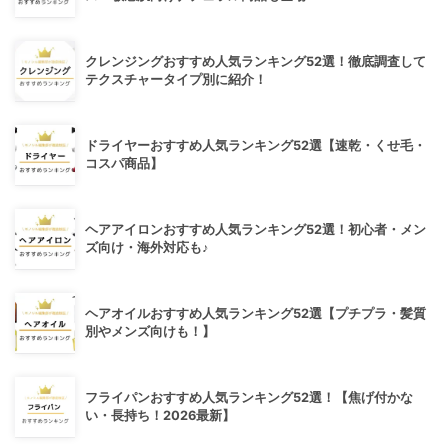
クレンジングおすすめ人気ランキング52選！徹底調査して
テクスチャータイプ別に紹介！
ドライヤーおすすめ人気ランキング52選【速乾・くせ毛・
コスパ商品】
ヘアアイロンおすすめ人気ランキング52選！初心者・メン
ズ向け・海外対応も♪
ヘアオイルおすすめ人気ランキング52選【プチプラ・髪質
別やメンズ向けも！】
フライパンおすすめ人気ランキング52選！【焦げ付かな
い・長持ち！2026最新】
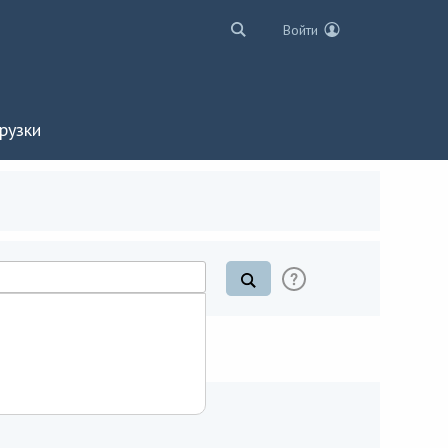
Войти
рузки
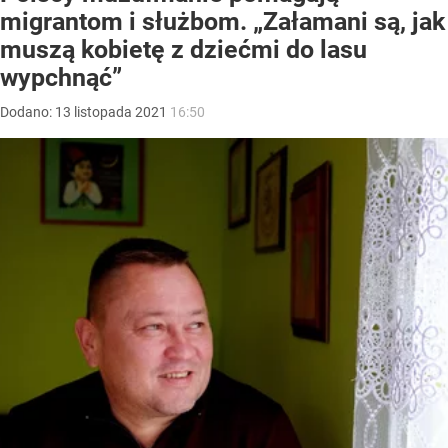
migrantom i służbom. „Załamani są, jak
muszą kobietę z dziećmi do lasu
wypchnąć”
Dodano:
13
listopada
2021
16:50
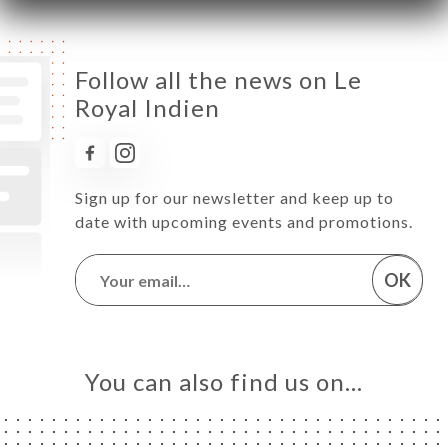
Follow all the news on Le
Royal Indien
Sign up for our newsletter and keep up to
date with upcoming events and promotions.
OK
You can also find us on…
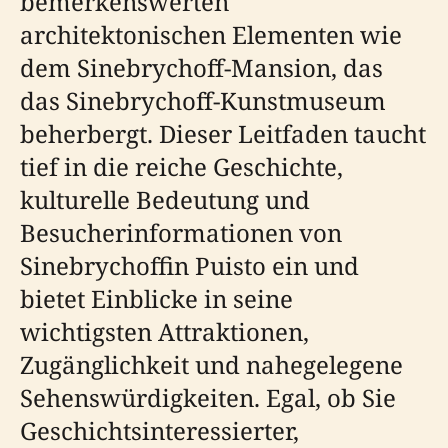
bemerkenswerten
architektonischen Elementen wie
dem Sinebrychoff-Mansion, das
das Sinebrychoff-Kunstmuseum
beherbergt. Dieser Leitfaden taucht
tief in die reiche Geschichte,
kulturelle Bedeutung und
Besucherinformationen von
Sinebrychoffin Puisto ein und
bietet Einblicke in seine
wichtigsten Attraktionen,
Zugänglichkeit und nahegelegene
Sehenswürdigkeiten. Egal, ob Sie
Geschichtsinteressierter,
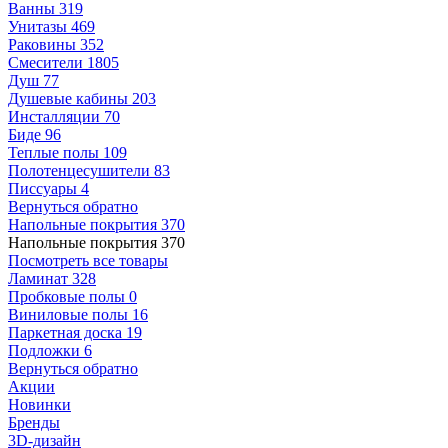
Ванны
319
Унитазы
469
Раковины
352
Смесители
1805
Душ
77
Душевые кабины
203
Инсталляции
70
Биде
96
Теплые полы
109
Полотенцесушители
83
Писсуары
4
Вернуться обратно
Напольные покрытия
370
Напольные покрытия
370
Посмотреть все товары
Ламинат
328
Пробковые полы
0
Виниловые полы
16
Паркетная доска
19
Подложки
6
Вернуться обратно
Акции
Новинки
Бренды
3D-дизайн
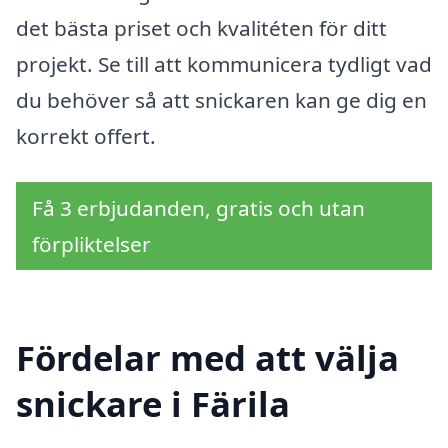
det bästa priset och kvalitéten för ditt
projekt. Se till att kommunicera tydligt vad
du behöver så att snickaren kan ge dig en
korrekt offert.
Få 3 erbjudanden, gratis och utan
förpliktelser
Fördelar med att välja
snickare i Färila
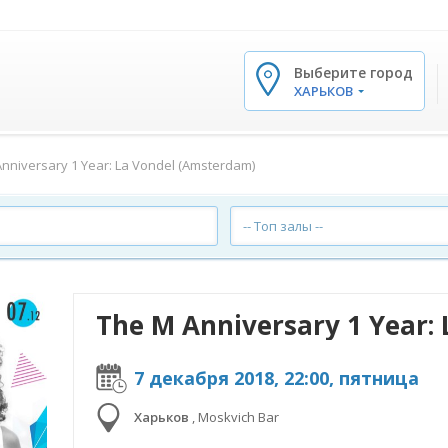
Выберите город
✕
ХАРЬКОВ
nniversary 1 Year: La Vondel (Amsterdam)
-- Топ залы --
The M Anniversary 1 Year:
7 декабря 2018, 22:00, пятница
Харьков
,
Moskvich Bar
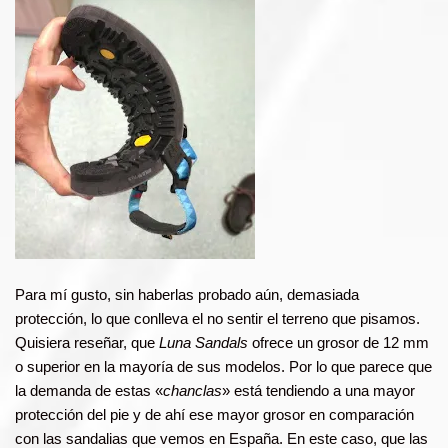
Para mí gusto, sin haberlas probado aún, demasiada
protección, lo que conlleva el no sentir el terreno que pisamos.
Quisiera reseñar, que
Luna Sandals
ofrece un grosor de 12 mm
o superior en la mayoría de sus modelos. Por lo que parece que
la demanda de estas «
chanclas
» está tendiendo a una mayor
protección del pie y de ahí ese mayor grosor en comparación
con las sandalias que vemos en España. En este caso, que las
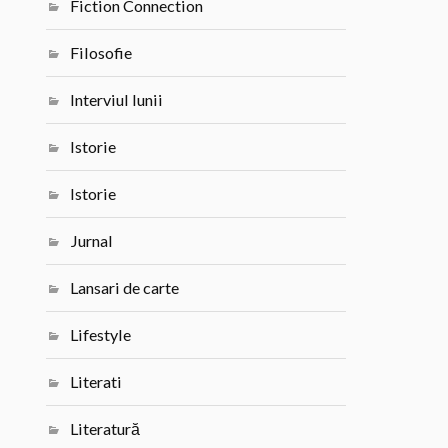
Fiction Connection
Filosofie
Interviul lunii
Istorie
Istorie
Jurnal
Lansari de carte
Lifestyle
Literati
Literatură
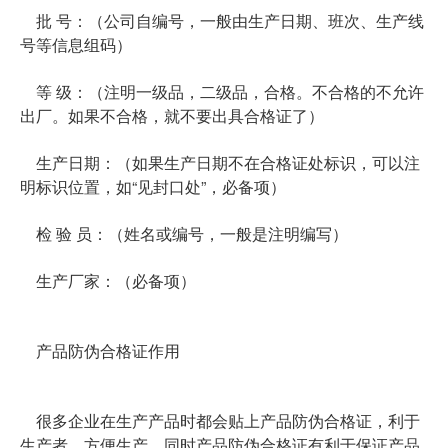
批 号：（公司自编号，一般由生产日期、班次、生产线
号等信息组码）
等 级：（注明一级品，二级品，合格。不合格的不允许
出厂。如果不合格，就不要出具合格证了）
生产日期：（如果生产日期不在合格证处标识，可以注
明标识位置，如“见封口处”，必备项）
检 验 员：（姓名或编号，一般是注明编写）
生产厂家：（必备项）
产品防伪合格证作用
很多企业在生产产品时都会贴上产品防伪合格证，利于
生产者，方便生产，同时产品防伪合格证有利于保证产品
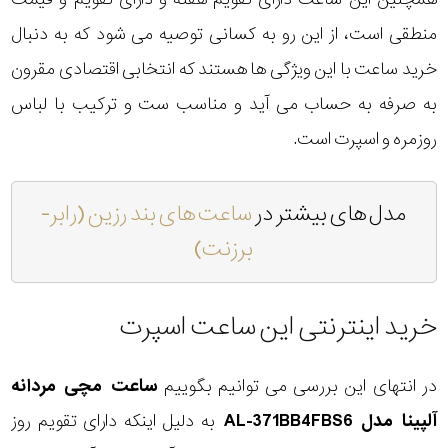
منطقی است، از این رو به کسانی توصیه می شود که به دنبال
خرید ساعت با این ویژگی ها هستند که انتخابی اقتصادی مقرون
به صرفه به حساب می آید و مناسب ست و ترکیب با لباس
روزمره و اسپرت است.
مدل های بیشتر در
ساعت های بند رزین (رابر-
برزنت)
خرید اینترنتی این ساعت اسپرت
در انتهای این بررسی می توانیم بگوییم
ساعت مچی مردانه
آلپینا مدل AL-371BB4FBS6
به دلیل اینکه دارای تقویم روز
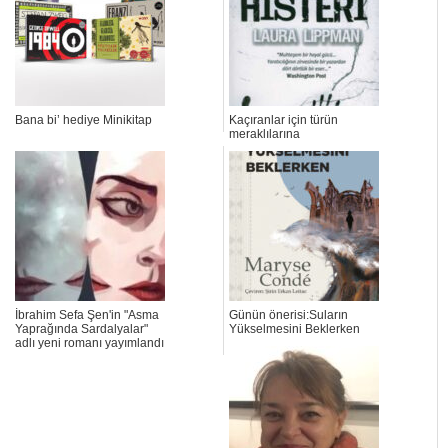
Bana bi’ hediye Minikitap
Kaçıranlar için türün
meraklılarına
İbrahim Sefa Şen'in "Asma
Günün önerisi:Suların
Yaprağında Sardalyalar"
Yükselmesini Beklerken
adlı yeni romanı yayımlandı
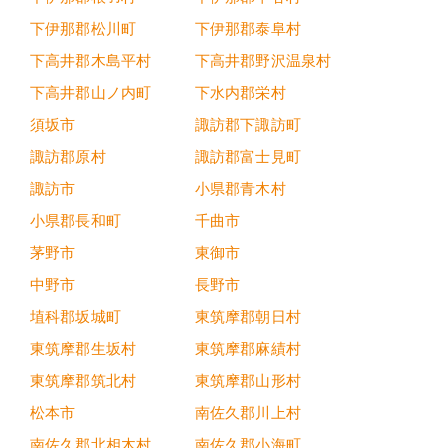
下伊那郡松川町
下伊那郡泰阜村
下高井郡木島平村
下高井郡野沢温泉村
下高井郡山ノ内町
下水内郡栄村
須坂市
諏訪郡下諏訪町
諏訪郡原村
諏訪郡富士見町
諏訪市
小県郡青木村
小県郡長和町
千曲市
茅野市
東御市
中野市
長野市
埴科郡坂城町
東筑摩郡朝日村
東筑摩郡生坂村
東筑摩郡麻績村
東筑摩郡筑北村
東筑摩郡山形村
松本市
南佐久郡川上村
南佐久郡北相木村
南佐久郡小海町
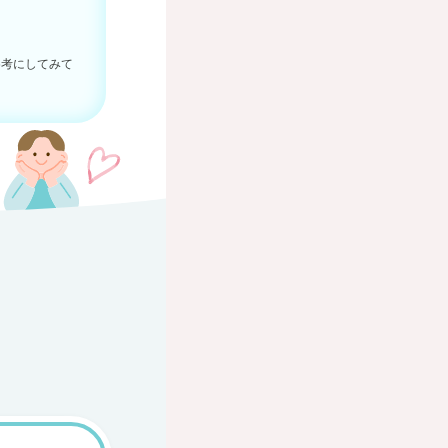
参考にしてみて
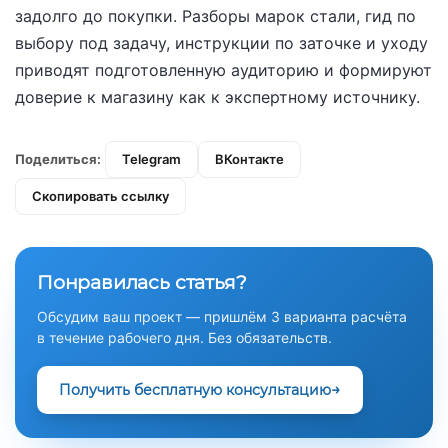
задолго до покупки. Разборы марок стали, гид по
выбору под задачу, инструкции по заточке и уходу
приводят подготовленную аудиторию и формируют
доверие к магазину как к экспертному источнику.
Поделиться:
Telegram
ВКонтакте
Скопировать ссылку
Понравилась статья?
Обсудим ваш проект — пришлём 3 варианта расчёта
в течение рабочего дня. Без обязательств.
Получить бесплатную консультацию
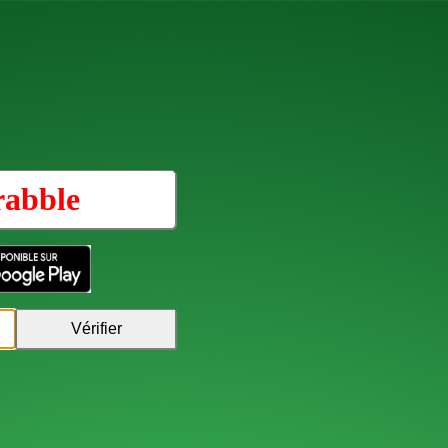
rabble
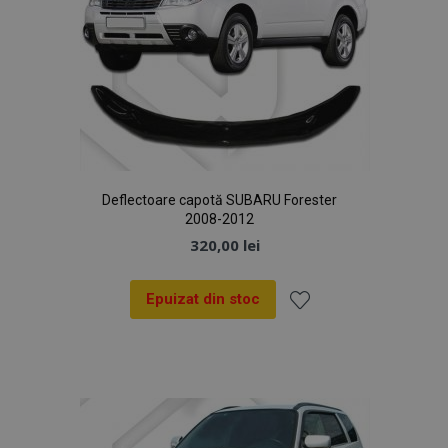
Deflectoare capotă SUBARU Forester
2008-2012
320,00 lei
Epuizat din stoc
Lista
de
Dorințe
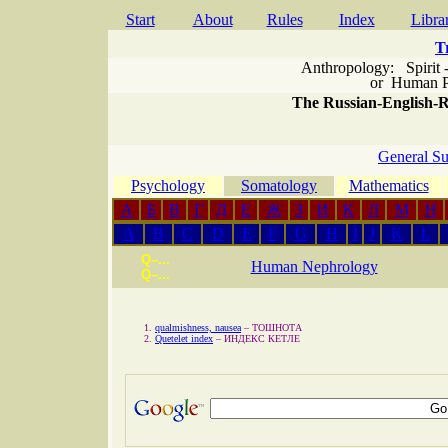
Start
About
Rules
Index
Libra
T
Anthropology: Spirit 
or
Human P
The Russian-English-Ru
General Su
Psychology
Somatology
Mathematics
А
Б
В
Г
Д
Е
Ж
З
И
К
Л
М
Н
A
B
C
D
E
F
G
H
I
J
K
L
Q–...
Human Nephrology
Q–...
qualmishness, nausea
–
ТОШНОТА
Quetelet index
–
ИНДЕКС КЕТЛЕ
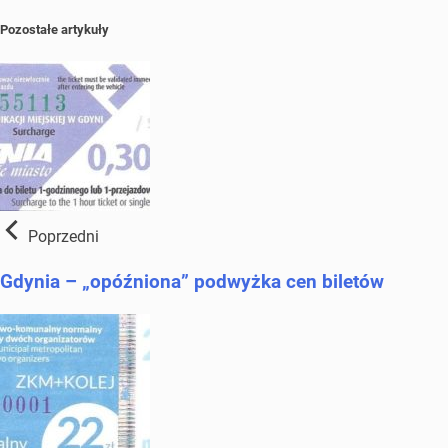
Pozostałe artykuły
Poprzedni
Gdynia – „opóźniona” podwyżka cen biletów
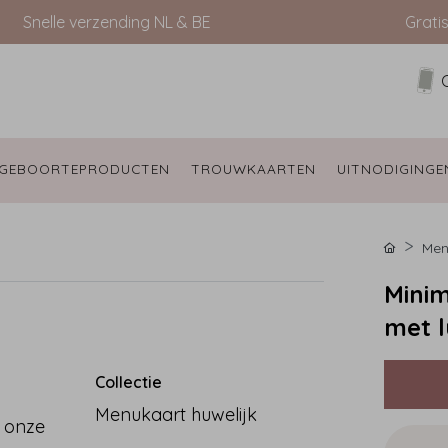
Snelle verzending NL & BE
Grati
GEBOORTEPRODUCTEN 
TROUWKAARTEN 
UITNODIGINGE
Men
Minim
met l
Collectie
Menukaart huwelijk
 onze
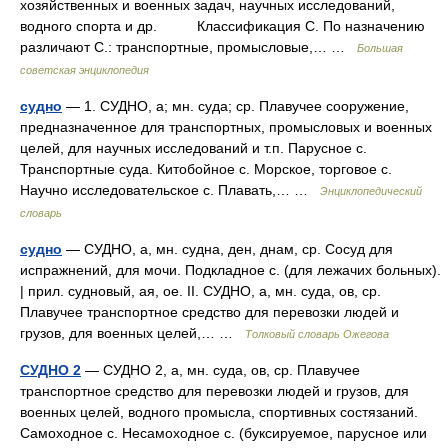
хозяйственных и военных задач, научных исследований,
водного спорта и др. Классификация С. По назначению
различают С.: транспортные, промысловые,… …
Большая
советская энциклопедия
судно
— 1. СУДНО, а; мн. суда; ср. Плавучее сооружение,
предназначенное для транспортных, промысловых и военных
целей, для научных исследований и т.п. Парусное с.
Транспортные суда. Китобойное с. Морское, торговое с.
Научно исследовательское с. Плавать,… …
Энциклопедический
словарь
судно
— СУДНО, а, мн. судна, ден, днам, ср. Сосуд для
испражнений, для мочи. Подкладное с. (для лежачих больных).
| прил. судновый, ая, ое. II. СУДНО, а, мн. суда, ов, ср.
Плавучее транспортное средство для перевозки людей и
грузов, для военных целей,… …
Толковый словарь Ожегова
СУДНО 2
— СУДНО 2, а, мн. суда, ов, ср. Плавучее
транспортное средство для перевозки людей и грузов, для
военных целей, водного промысла, спортивных состязаний.
Самоходное с. Несамоходное с. (буксируемое, парусное или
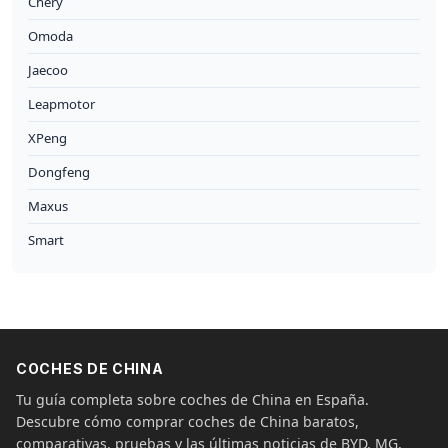
Chery
Omoda
Jaecoo
Leapmotor
XPeng
Dongfeng
Maxus
Smart
COCHES DE CHINA
Tu guía completa sobre coches de China en España.
Descubre cómo comprar coches de China baratos,
comparativas, pruebas y las últimas noticias de BYD, MG,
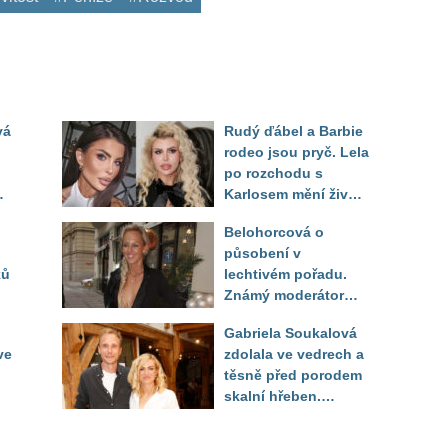
vá
Rudý ďábel a Barbie
rodeo jsou pryč. Lela
po rozchodu s
Karlosem mění život i
image, tleská jí i
Belohorcová o
Sandeva
působení v
ků
lechtivém pořadu.
Známý moderátor
f
přiznal, že ji dírkou
Gabriela Soukalová
sledoval pod dekou
ve
zdolala ve vedrech a
těsně před porodem
skalní hřeben.
ého
Partner řešil, jak
snést "těhuli"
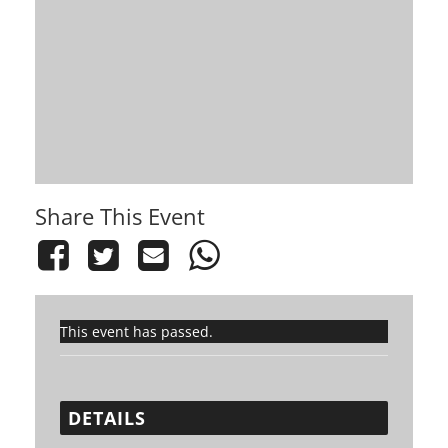
Share This Event
This event has passed.
DETAILS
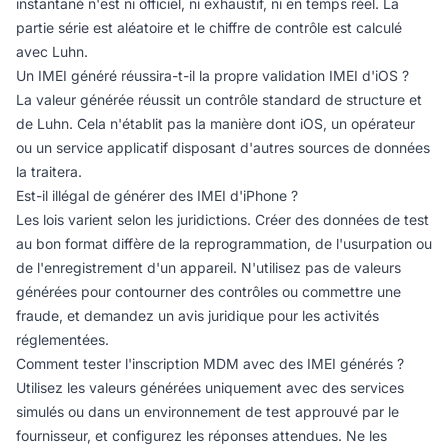
instantané n'est ni officiel, ni exhaustif, ni en temps réel. La
partie série est aléatoire et le chiffre de contrôle est calculé
avec Luhn.
Un IMEI généré réussira-t-il la propre validation IMEI d'iOS ?
La valeur générée réussit un contrôle standard de structure et
de Luhn. Cela n'établit pas la manière dont iOS, un opérateur
ou un service applicatif disposant d'autres sources de données
la traitera.
Est-il illégal de générer des IMEI d'iPhone ?
Les lois varient selon les juridictions. Créer des données de test
au bon format diffère de la reprogrammation, de l'usurpation ou
de l'enregistrement d'un appareil. N'utilisez pas de valeurs
générées pour contourner des contrôles ou commettre une
fraude, et demandez un avis juridique pour les activités
réglementées.
Comment tester l'inscription MDM avec des IMEI générés ?
Utilisez les valeurs générées uniquement avec des services
simulés ou dans un environnement de test approuvé par le
fournisseur, et configurez les réponses attendues. Ne les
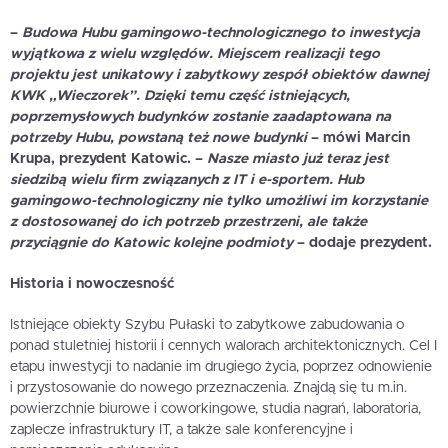
–
Budowa Hubu gamingowo-technologicznego to inwestycja
wyjątkowa z wielu względów. Miejscem realizacji tego
projektu jest unikatowy i zabytkowy zespół obiektów dawnej
KWK „Wieczorek”. Dzięki temu część istniejących,
poprzemysłowych budynków zostanie zaadaptowana na
potrzeby Hubu, powstaną też nowe budynki
– mówi
Marcin
Krupa
, prezydent Katowic. –
Nasze miasto już teraz jest
siedzibą wielu firm związanych z IT i e-sportem. Hub
gamingowo-technologiczny nie tylko umożliwi im korzystanie
z dostosowanej do ich potrzeb przestrzeni, ale także
przyciągnie do Katowic kolejne podmioty
– dodaje prezydent.
Historia i nowoczesność
Istniejące obiekty Szybu Pułaski to zabytkowe zabudowania o
ponad stuletniej historii i cennych walorach architektonicznych. Cel I
etapu inwestycji to nadanie im drugiego życia, poprzez odnowienie
i przystosowanie do nowego przeznaczenia. Znajdą się tu m.in.
powierzchnie biurowe i coworkingowe, studia nagrań, laboratoria,
zaplecze infrastruktury IT, a także sale konferencyjne i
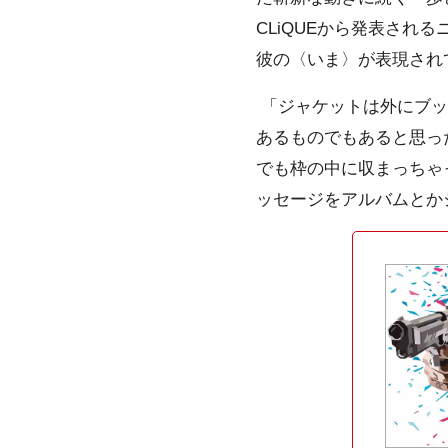
CLiQUEから発表され
彼の〈いま〉が表現され
「ジャケットは外にブッ
あるものでもあると思っ
でも枠の中に収まっちゃ
ッセージをアルバムとか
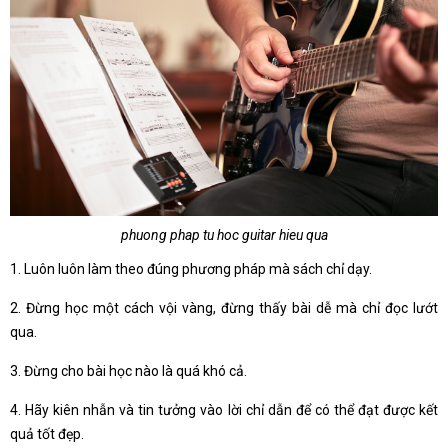
phuong phap tu hoc guitar hieu qua
1. Luôn luôn làm theo đúng phương pháp mà sách chỉ dạy.
2. Đừng học một cách vội vàng, đừng thấy bài dễ mà chỉ đọc lướt
qua.
3. Đừng cho bài học nào là quá khó cả.
4. Hãy kiên nhẫn và tin tưởng vào lời chỉ dẫn để có thể đạt được kết
quả tốt đẹp.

▸ Activity:
Write out the lines above from the one with "Самоходное с. Несамоходное" through the one with "zdolala ve vedrech a", ends included, exactly; no picture goes in.

▸ Reply:
Самоходное с. Несамоходное с. (буксируемое, парусное или
Chery
Omoda
Jaecoo
Leapmotor
XPeng
Dongfeng
Maxus
Smart
COCHES DE CHINA
Tu guía completa sobre coches de China en España.
Descubre cómo comprar coches de China baratos,
comparativas, pruebas y las últimas noticias de BYD, MG,
vá
Rudý ďábel a Barbie
rodeo jsou pryč. Lela
po rozchodu s
Karlosem mění život i
image, tleská jí i
Belohorcová o
Sandeva
působení v
ků
lechtivém pořadu.
Známý moderátor
f
přiznal, že ji dírkou
Gabriela Soukalová
sledoval pod dekou
ve
zdolala ve vedrech a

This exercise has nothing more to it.